Réduit à l'essentiel, le rapport Schvartz porte contre les compagnies quatre accusations :
– du fait de leur caractère international, leurs activités échappent largement au contrôle des pouvoirs publics ;
– elles bénéficient d'un régime fiscal leur permettant de payer très peu d'impôts, voire pas du tout ;
– elles pratiquent des déclarations insincères au sujet du prix auquel leur est livré le pétrole brut par leurs sociétés mères, et faussent pour leur plus grand profit le calcul des prix de vente des produits finis ;
– elles s'entendent entre elles pour ne pas se faire concurrence, au détriment du consommateur.

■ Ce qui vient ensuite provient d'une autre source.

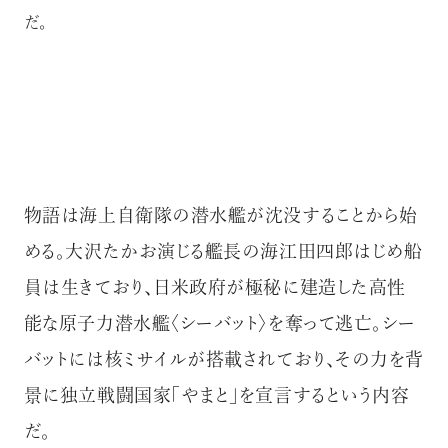
だ。
物語は海上自衛隊の潜水艦が沈没することから始
める。大沢たかお演じる艦長の海江田四郎はじめ船
員は生きており、日米政府が極秘に建造した高性
能な原子力潜水艦〈シーバット〉を奪って逃亡。シー
バットには核ミサイルが搭載されており、その力を背
景に独立戦闘国家「やまと」を宣言するという内容
だ。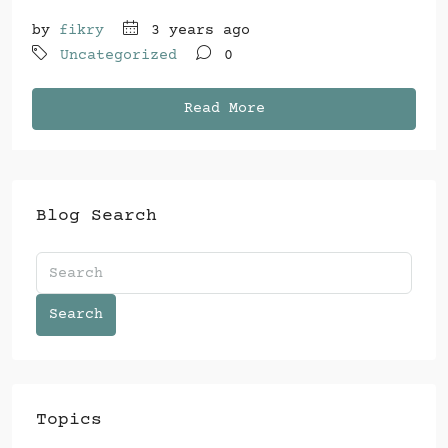
by
fikry
3 years ago
Uncategorized
0
Read More
Blog Search
Search
Topics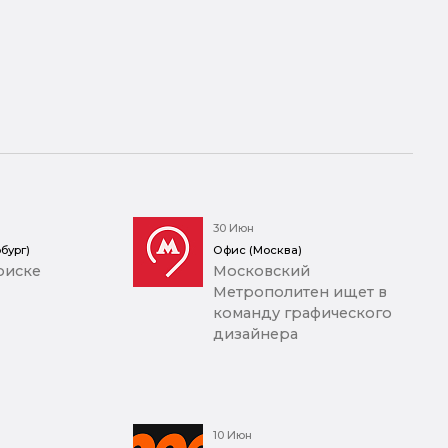
30 Июн
бург)
Офис (Москва)
оиске
Московский
Метрополитен ищет в
команду графического
дизайнера
10 Июн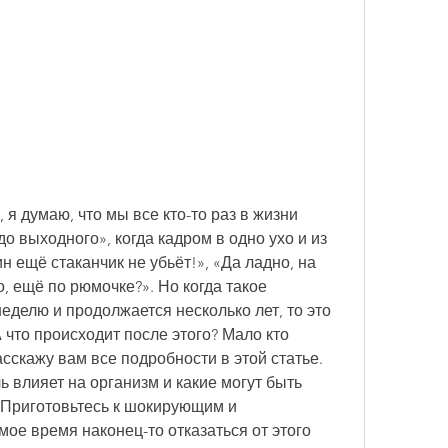
 я думаю, что мы все кто-то раз в жизни 
о выходного», когда кадром в одно ухо и из 
 ещё стаканчик не убьёт!», «Да ладно, на 
, ещё по рюмочке?». Но когда такое 
еделю и продолжается несколько лет, то это 
 что происходит после этого? Мало кто 
сскажу вам все подробности в этой статье. 
ль влияет на организм и какие могут быть 
 Приготовьтесь к шокирующим и 
е время наконец-то отказаться от этого 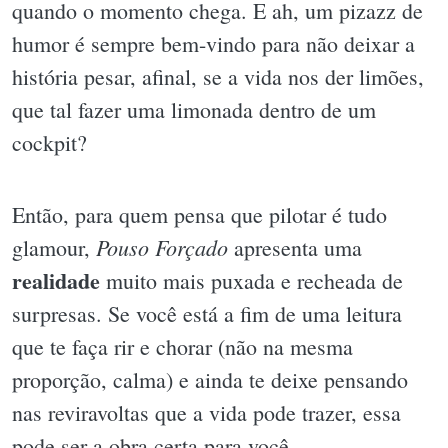
quando o momento chega. E ah, um pizazz de
humor é sempre bem-vindo para não deixar a
história pesar, afinal, se a vida nos der limões,
que tal fazer uma limonada dentro de um
cockpit?
Então, para quem pensa que pilotar é tudo
Pouso Forçado
glamour,
apresenta uma
realidade
muito mais puxada e recheada de
surpresas. Se você está a fim de uma leitura
que te faça rir e chorar (não na mesma
proporção, calma) e ainda te deixe pensando
nas reviravoltas que a vida pode trazer, essa
pode ser a obra certa para você.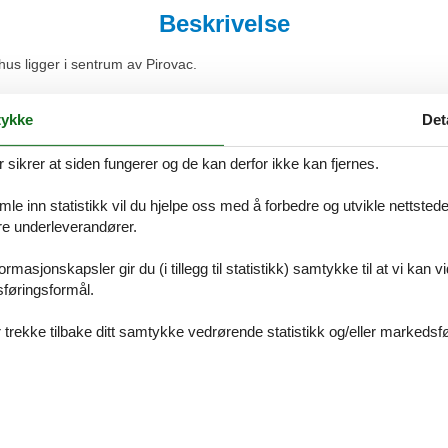
Beskrivelse
nhus ligger i sentrum av Pirovac.
 alle er utsmykket med detaljer i dalmatisk stil. Fra den overbygde balk
ykke
Det
ffen. Dette landlige residenset tilbyr antikvariske, rustikke møbler so
ktiviteter som venter på deg i nærheten.
ikrer at siden fungerer og de kan derfor ikke kan fjernes.
strand, og bare noen få meter lenger bort finner du en rullesteinsstra
ar, der du kan besøke gamlebyen, som er klart atskilt fra den nye byen
e inn statistikk vil du hjelpe oss med å forbedre og utvikle nettstedet. 
murer og porter fra middelalderen, samt kjente turistattraksjoner som 
åre underleverandører.
e naturen, men samtidig er en historisk by med mange verdifulle kultu
ver av dem er unike på sin egen måte og kan skryte av utallige naturskj
rmasjonskapsler gir du (i tillegg til statistikk) samtykke til at vi kan 
sføringsformål.
 trekke tilbake ditt samtykke vedrørende statistikk og/eller markedsfø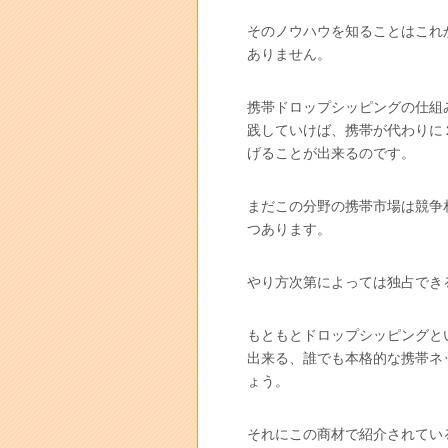
そのノウハウを知ることはこれ
ありません。
携帯ドロップシッピングの仕組
践していけば、携帯が代わりに
げることが出来るのです。
まだこの分野の携帯市場は競争
つあります。
やり方次第によっては独占でき
もともとドロップシッピングと
出来る、誰でも本格的な携帯ネ
ょう。
それにこの商材で紹介されてい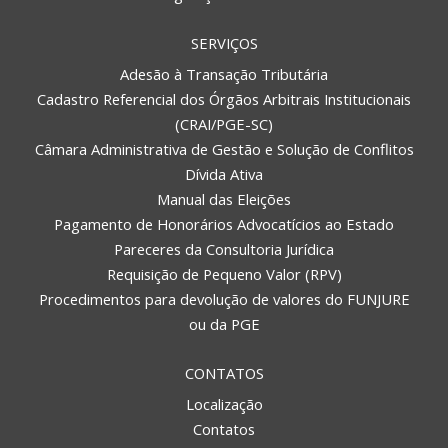
SERVIÇOS
Adesão à Transação Tributária
Cadastro Referencial dos Órgãos Arbitrais Institucionais
(CRAI/PGE-SC)
Câmara Administrativa de Gestão e Solução de Conflitos
Dívida Ativa
Manual das Eleições
Pagamento de Honorários Advocatícios ao Estado
Pareceres da Consultoria Jurídica
Requisição de Pequeno Valor (RPV)
Procedimentos para devolução de valores do FUNJURE
ou da PGE
CONTATOS
Localização
Contatos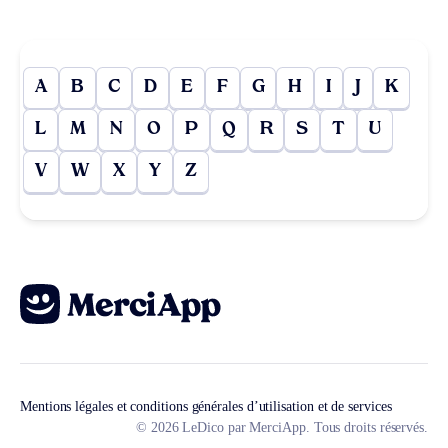
A
B
C
D
E
F
G
H
I
J
K
L
M
N
O
P
Q
R
S
T
U
V
W
X
Y
Z
Mentions légales et conditions générales d’utilisation et de services
© 2026 LeDico par MerciApp. Tous droits réservés.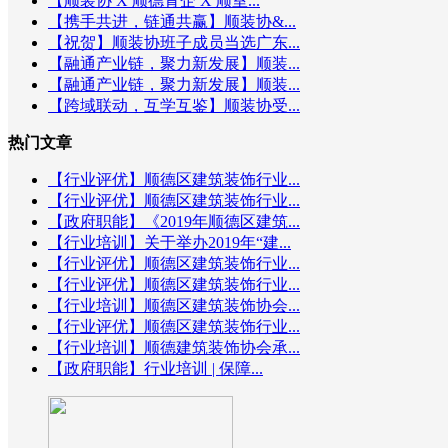
【顺装协 X 顺德青企 X 顺室...
【携手共进，链通共赢】顺装协&...
【祝贺】顺装协班子成员当选广东...
【融通产业链，聚力新发展】顺装...
【融通产业链，聚力新发展】顺装...
【跨域联动，互学互鉴】顺装协受...
热门文章
【行业评优】顺德区建筑装饰行业...
【行业评优】顺德区建筑装饰行业...
【政府职能】《2019年顺德区建筑...
【行业培训】关于举办2019年“建...
【行业评优】顺德区建筑装饰行业...
【行业评优】顺德区建筑装饰行业...
【行业培训】顺德区建筑装饰协会...
【行业评优】顺德区建筑装饰行业...
【行业培训】顺德建筑装饰协会承...
【政府职能】行业培训 | 保障...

Les circonstances du moment sont faites pour donner à cette enquête l'écho le plus vaste. Du fait de la hausse considérable des prix (du brut et des produits finis) consécutive à l'offensive des pays producteurs, le public est sensibilisé à tout ce qui touche aux comptes et aux profits des pétroliers. Leurs pratiques de cartel sont mises en lumière en 1971 sur une plainte déposée par un petit négociant de Marseille, Roger Bodourian ; cette plainte devait aboutir, au début de 1975, à l'inculpation des dirigeants des principales compagnies pétrolières pour entrave à la concurrence. La presse s'empare avidement du rapport Schvartz. Le parti communiste organise une grande campagne d'agitation sur le scandale des pétroliers, qui trichent avec les prix et avec le fisc, réalisent d'immenses profits sur le dos des consommateurs, etc. Les compagnies contre-attaquent, relevant méticuleusement dans le rapport Schvartz erreurs de fait, malveillances et procès d'intention.

Le prix du pétrole : à hue et à dia

La conférence de l'OPEP, réunie du 9 au 11 juin 1975 à Libreville, n'a pas pu se mettre d'accord sur la façon dont, en octobre 1975, on sortirait du gel des prix décidé à la fin de 1974 : le principe d'une augmentation destinée à corriger les effets de l'inflation, a été retenu, mais le taux n'en sera fixé que le 24 septembre 1975. À Libreville, l'OPEP a décidé également de calculer désormais les prix non plus en dollars, mais en DTS (droits de tirages spéciaux, monnaie de compte composite gérée par le FMI). Là aussi, l'objectif est de se protéger contre la dévaluation. Politiquement et symboliquement, l'atteinte au prestige du dollar est grave ; pratiquement, l'effet sur les prix est incertain, puisque l'OPEP ne choisira que le 24 septembre la référence du taux dollar DTS sur laquelle les nouveaux prix seront calés.

Complexité

En réalité (et ce n'est pas la faute du rapport, qui contient toutes les précisions et nuances utiles), la polémique exigeait que l'on simplifiât, sans doute abusivement, des situations forts complexes.

– Les avantages fiscaux dont bénéficient les compagnies sont parfaitement légaux. L'un, « la provision pour reconstitution de gisement », résulte d'une loi de 1953 ; cette provision a pour but de permettre aux industries extractives (pas seulement pétrolières) de financer la recherche de ressources nouvelles à mesure que s'épuisent les anciennes. Un autre, le « bénéfice consolidé », est institué en 1965 en faveur des compagnies françaises Elf et Total ; il permet de déduire des impôts payés en France ceux qui sont acquittés dans les pays producteurs et vise à favoriser l'expansion mondiale des deux compagnies. La troisième enfin, la « provision pour fluctuation de cours », est de droit commun (même si elle a joué un rôle capital pour les pétroliers, en raison de la hausse du brut). Au reste, ces dispositions sont calquées sur la fiscalité américaine, et ont surtout pour intention de permettre aux pétroliers français de lutter à armes égales.

– De même, les pratiques anti-concurrence peuvent se réclamer de la loi de 1928 organisant l'industrie pétrolière en France. Par cette loi, en effet, le gouvernement lui-même indique les parts de marché qu'il entend réserver à chaque compagnie (par le mécanisme juridique du « monopole délégué »). En fait, selon les produits, selon aussi les époques, les compagnies ont pratiqué entre elles tantôt une concurrence très vive, tantôt, au contraire, des ententes. On peut penser que, profitant des ambiguïtés de la loi de 1928, la tendance à l'entente l'a emporté dans la période de pléthore précédant la crise d'octobre 1973. À la suite de l'affaire Bodourian, le gouvernement avait d'ailleurs précisé par circulaire sa conception de la règle du jeu.